Current medical practice at the University of Tokyo Hospital / The latest research
Department of Otolaryngology

Olfactory sensory neurons (OSNs) are located at the caudal part of the nasal cavity and are involved in smells. These neurons die when they become old, and new neurons are generated every day to replace the dying cells. The newly generated immature OSNs do not work; however, once they become to be mature, they form synapses with neurons in the olfactory bulb and function to transmit odor information to the brain. The research team in the Department of Otolaryngology recently discovered that maturation of newly generated OSNs depends on whether they receive odor inputs during a certain period. Our findings are expected to be clinically used in smell-sensing rehabilitation for patients with dysosmia.

The human body consists of various types of cells. Cells have distinct properties depending on their type and location. OSNs are densely clustered in the location called the olfactory epithelium in the caudal part of the nasal cavity and work as olfactory sensing cells. Odor information are transmitted from OSNs to the brain through coordinated neural circuits. This is a brief explanation of how our sense of smell works. We have a common experience of partial loss of the sense of smell when we catch a cold or rhinitis.

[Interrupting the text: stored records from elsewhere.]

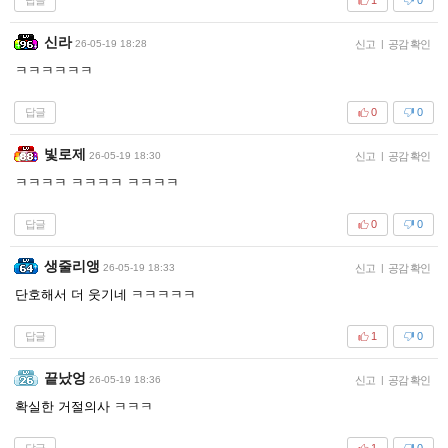
1
0
신라
26-05-19 18:28
신고
|
공감 확인
ㅋㅋㅋㅋㅋㅋ
답글
0
0
빛로제
26-05-19 18:30
신고
|
공감 확인
ㅋㅋㅋㅋ ㅋㅋㅋㅋ ㅋㅋㅋㅋ
답글
0
0
생줄리앵
26-05-19 18:33
신고
|
공감 확인
단호해서 더 웃기네 ㅋㅋㅋㅋㅋ
답글
1
0
끝났엉
26-05-19 18:36
신고
|
공감 확인
확실한 거절의사 ㅋㅋㅋ
답글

One of the possible reasons is thought to be due to injury of OSNs.
In the olfactory epithelium, old OSNs die, and in turn, newly generated OSNs are generated every day. Therefore, even if old OSNs are lost and the sense of smell is temporarily lost as a consequence, the sense will be recovered when newly generated OSNs compensate for their function; however, it was not well understood how newly generated OSNs are incorporated into an existing neural circuit during their maturation process and how they are involved in recovery of sense of smell. Considering that the clarification of the mechanism would help the development of treatments for dysosmia, Professor Tatsuya Yamasoba and Research Associate Shu Kikuta at the Department of Otolaryngology started a study on the maturation process of new neurons that are generated continuously.

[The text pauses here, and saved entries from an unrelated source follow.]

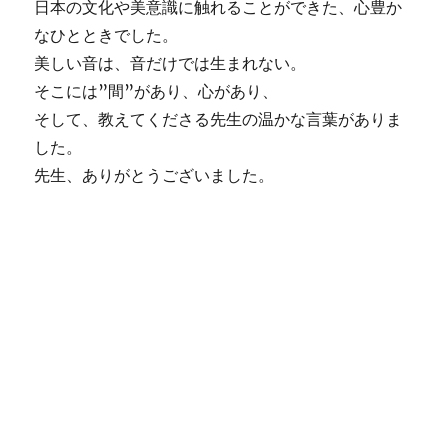
日本の文化や美意識に触れることができた、心豊か
なひとときでした。
美しい音は、音だけでは生まれない。
そこには”間”があり、心があり、
そして、教えてくださる先生の温かな言葉がありま
した。
先生、ありがとうございました。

Figure 1. Well-developed homeostasis of the olfactory epithelium that is maintained throughout life

This research was performed using mice. First, a drug toxic to olfactory neurons was administered to adult mice to eliminate all existing OSNs. This procedure enables researchers to selectively focus on newly generated OSNs. Unilateral nostril of each mouse was occluded to prevent from odor stimulation. Under this condition, the researchers observed an involvement of olfactory input (receipt of odor stimulation) in the process of maturation of newly generated OSNs and their incorporation into the existing neural circuit. Twenty-eight days after the elimination of OSNs in these mice, the replacement by newly generated OSNs was completed. However, the number of mature olfactory OSNs was lower in the occluded nostril than in the open nostril. In addition, the neural responses for odor stimulation also reduced in the occluded nostril as compared with those in the open nostril. These results suggest that odor stimulation is critical for functional maturation of newly generated OSNs.

As mentioned earlier, this research demonstrated that newly generated OSNs become mature upon receiving odor stimulation. An additional finding was that the odor stimulation was particularly important on days 7-14 after the neurons were generated. Once all of the old OSNs were eliminated in these mice, new neurons began to be generated. The newly generated immature OSNs started to mature on days 7-14, and replacement with the newly generated mature OSNs was completed on day 28 after their generation. However, when immature olfactory cells did not receive odor stimulation on days 7-14 when they started to mature, they died without undergoing maturation. Furthermore, when odor stimulation was not given but a drug preventing cell death was administered on days 7-14, the number of immature OSNs did not decrease. These results suggest that OSNs have a “critical period” for sensory-input-dependent survival or death of newly generated OSNs. This “critical period” corresponded to the period in which newly generated OSNs formed synapses with the existing neural circuit (the connection sites between olfactory cells and the neural circuit). These results indicate that the survival or death of newly generated OSNs depends on the presence or absence of olfactory input during the period of synapse formation between newly generated OSNs and the existing neural circuit.

Figure 2. A physiological recovery process of the olfactory epithelium after injury and a recovery process in the occluded nostril

This research revealed that olfactory input plays an extremely important role in the regeneration process after injury of the olfactory epithelium in which smell-sensing olfactory neurons are clustered. As a future possibility, the findings from the study are expected to be clinically applied to smell-sensing rehabilitation in which the regeneration of the olfactory epithelium in patients with dysosmia is facilitated by odor stimulation at an appropriate time.